Ignacio 27/4/2022
For this project we will analyze data for a wellness technology company in order to help them take informed decitions. We will follow the 6 steps of data analysis from the Google Analytics course: Ask, Prepare, Process, Analyse, Share and Act.
Bellabeat is a health smart product, marketed for women, to inspire and empower them with knowledge of their health and habits. The company wants us to analyze smart device usage to gain consumer use knowledge. We then need to apply that onto a selected Bellabeat product.
The main questions are:
- What are some trends in smart device usage?
- How could these trends apply to Bellabeat customers?
- How could these trends help influence Bellabeat marketing strategy?
In order to answer the main questions we are encouraged to use publicly available data from smart device users.
- The data selected for this project is the FitBit Fitness Tracker Data (CC0: Public Domain, dataset made available through Möbius).
- In this dataset 30 FitBit users consented to the submission of their personal tracker data, including minute-level output for physical activity, heart rate, sleep monitoring and weight tracking.
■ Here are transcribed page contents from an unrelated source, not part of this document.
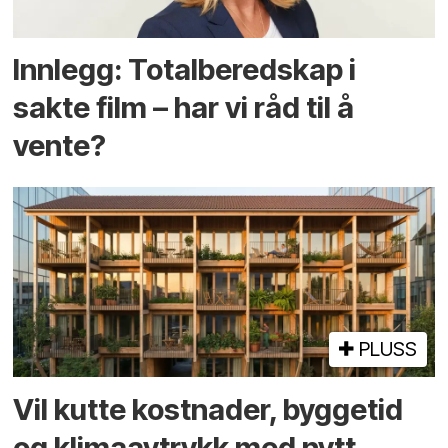
Innlegg: Totalberedskap i
sakte film – har vi råd til å
vente?
PLUSS
Vil kutte kostnader, byggetid
og klima­avtrykk med nytt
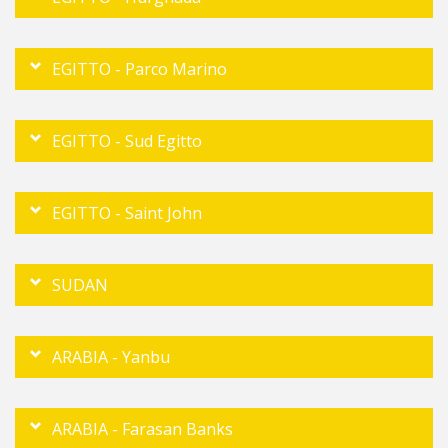
EGITTO - Parco Marino
EGITTO - Sud Egitto
EGITTO - Saint John
SUDAN
ARABIA - Yanbu
ARABIA - Farasan Banks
- The data comprehends a month of use of the tracker, beween 12th of April and 12th of May, 2016.
- There is a variability in the output collected due to the different type of FitBit tracker and the individual tracking preference.
Using the ROCCC method to assess the credibility of the data:
Reliable: The data presents different formats (due to different trackers), it is not complete (different tracking preferences) and one of the files presents repeated values.
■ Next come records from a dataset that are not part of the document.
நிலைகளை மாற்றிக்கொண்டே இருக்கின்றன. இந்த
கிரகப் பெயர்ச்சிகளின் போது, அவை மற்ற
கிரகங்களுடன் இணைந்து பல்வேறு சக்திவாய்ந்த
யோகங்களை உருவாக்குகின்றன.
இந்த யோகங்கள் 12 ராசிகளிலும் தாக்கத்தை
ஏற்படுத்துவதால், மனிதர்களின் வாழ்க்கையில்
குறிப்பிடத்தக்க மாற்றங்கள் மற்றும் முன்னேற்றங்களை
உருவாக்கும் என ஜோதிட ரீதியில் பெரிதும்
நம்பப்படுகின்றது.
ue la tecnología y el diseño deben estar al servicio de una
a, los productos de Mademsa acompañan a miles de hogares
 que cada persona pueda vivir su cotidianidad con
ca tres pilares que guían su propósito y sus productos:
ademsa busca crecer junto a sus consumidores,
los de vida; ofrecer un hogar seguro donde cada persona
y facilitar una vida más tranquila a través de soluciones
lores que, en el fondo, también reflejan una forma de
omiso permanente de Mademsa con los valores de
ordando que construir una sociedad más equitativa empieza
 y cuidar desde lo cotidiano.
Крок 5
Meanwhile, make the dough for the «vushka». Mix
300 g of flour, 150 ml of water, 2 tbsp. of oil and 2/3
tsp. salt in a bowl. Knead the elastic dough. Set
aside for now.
Original: The data comes from a third party provider.
Comprehensive: The parameters measured are quite comprehensive when it comes to a fitness device tracker. However, it only includes 30 participants.
Current: The data is from 2016. We would not expect a change in the overall health of the population measured by the devices since, but maybe an improvement in the devices or the parameters they can measure.
Cited: As a third party data we have no information regarding a credible source.
As the Google Analytics course focuses on R as the programming language, I will use it for the further analysis.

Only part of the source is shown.